Let’s face it ~ Love Gets Messy Sometimes!
Have you ever heard yourself say, ‘This can’t be love’ or ‘I think I’ve fallen out of love? Maybe you’ve had the experience of losing respect for your partner or friend for a time. You’ve ‘had it’ and you want to take a break! Or, you might even be an expert at dreaming an exit strategy.
If you’ve been in a committed relationship, you may know what I am talking about. Love does get messy at times. Knowing how to clean up the mess and return to an even stronger connection is an art. Learning this art requires your attention and action to be committed to a life of grwoing the Love that is always inside of you. When you are devoted to becoming a Courageous Lover you consistently ask yourself, “What Would Love Do Now?”
10 Ways to become a Courageous Lover
1. Vulnerability Rocks Your Relationship
Get real and be yourself. If you want to be loved for who you truly are, why pretend? Risk being vulnerable by taking off any masks of protection that cover over your fears, feelings and thoughts. Good relationships demand the strength that true vulnerability offers. Commit to Loving!
2. Bury the ‘Right/Wrong’ Game
Give it up, once and for all. Choose happiness over being right. When two people with unique dreaming minds create a relationship there is bound to be disagreement. Agree to disagree, respect each others differences and let go of your need to ‘be right’. Choose happy over being ‘right’ and everyone wins!
3. Embrace the Messiness
Relationships get crazy messy sometimes. Let yourself and your partner be in these challenging spaces without making a big dramatic story about it. Give up your exit strategies. Often the hardest and most confusing of times opens you into new agreements with each other. Relationships are about growth!
4. Make No Assumptions
Asking questions rather than making assumptions is a straight path to intimacy.
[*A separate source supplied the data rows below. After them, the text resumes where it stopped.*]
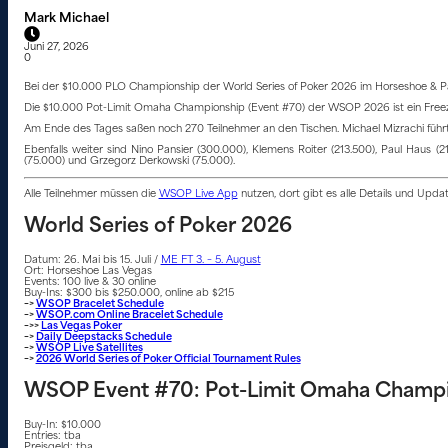
Mark Michael
Juni 27, 2026
0
Bei der $10.000 PLO Championship der World Series of Poker 2026 im Horseshoe & Pari
Die $10.000 Pot-Limit Omaha Championship (Event #70) der WSOP 2026 ist ein Freezeo
Am Ende des Tages saßen noch 270 Teilnehmer an den Tischen. Michael Mizrachi führt m
Ebenfalls weiter sind Nino Pansier (300.000), Klemens Roiter (213.500), Paul Haus (
(75.000) und Grzegorz Derkowski (75.000).
Alle Teilnehmer müssen die
WSOP Live App
nutzen, dort gibt es alle Details und Upd
World Series of Poker 2026
Datum: 26. Mai bis 15. Juli /
ME FT 3. – 5. August
Ort: Horseshoe Las Vegas
Events: 100 live & 30 online
Buy-Ins: $300 bis $250.000, online ab $215
–>
WSOP Bracelet Schedule
–>
WSOP.com Online Bracelet Schedule
–>>
Las Vegas Poker
–>
Daily Deepstacks Schedule
–>
WSOP Live Satellites
–>
2026 World Series of Poker Official Tournament Rules
WSOP Event #70: Pot-Limit Omaha Champ
Buy-In: $10.000
Entries: tba
Preisgeld: tba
Making assumptions about what your partner is feeling or why they do what they do keeps your mind spinning its stories. To deepen the heart of your relationship, ask questions with the intention of truly listening. Listening is the first act of Love!
5. Retreat and Return
Love opens the heart of relationship while fear shuts it down. Everyone steps away from their beloveds at times. Hurt, frustration and disagreements send us away to contemplate and reorganize our self. The real power arises in knowing when to take space and when to return. Choose to return to Love!
6. Speak Up
Do you become silent when you desperately want to connect? It takes courage to access the power of your voice and say what is really going on inside of you. Use ‘I’ statements and speak from your own experience. Squelching your voice is a set up for disconnection and resentment. Communication is the foundation for great sex!
7. Live With Respect
Holding ‘high standards’ of creating a View of how your partner needs to be for you to be happy doesn’t work. This lack of acceptance and disrespect damages the best of relationships. Supporting your partner to live their life in their way is the biggest gift you can offer them. Learn the Power of Respect!
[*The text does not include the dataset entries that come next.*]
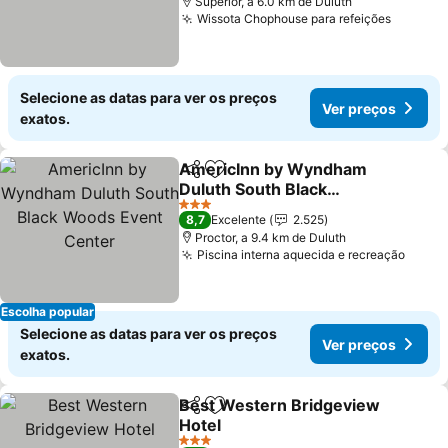
Superior, a 6.0 km de Duluth
Wissota Chophouse para refeições
Selecione as datas para ver os preços
Ver preços
exatos.
AmericInn by Wyndham
Partilhar
Adicionar aos favoritos
Duluth South Black
Woods Event Center
3 Estrelas
8,7
Excelente
2.525
Proctor, a 9.4 km de Duluth
Piscina interna aquecida e recreação
Escolha popular
Selecione as datas para ver os preços
Ver preços
exatos.
Best Western Bridgeview
Partilhar
Adicionar aos favoritos
Hotel
3 Estrelas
8. Get Mad when You’re Mad
It is refreshing when anger is expressed cleanly. Anger is a secondary emotion that arises from hurt, fear or frustration. Dumping anger or taking passive-aggressive actions shuts down the openness of love. Embrace and express anger as it arises in the moment and use it as a signpost to discover the deeper feeling underneath. Then let go and move on!
9. Take Responsibility
Be accountable for your own emotions, thoughts and actions. No one causes you to feel or do anything. You do what you do because of you and not because of others. As you realize this truth, you give up victim stance. Responsibility Frees You!
10. Be The True Lover
You are the source of Love in your life. No one can give you this experience. Self-acceptance, self-respect and self-trust create this golden elixir called Love. Fill up first and offer your abundant heart into life. Expressing your Love is a direct route to Happiness!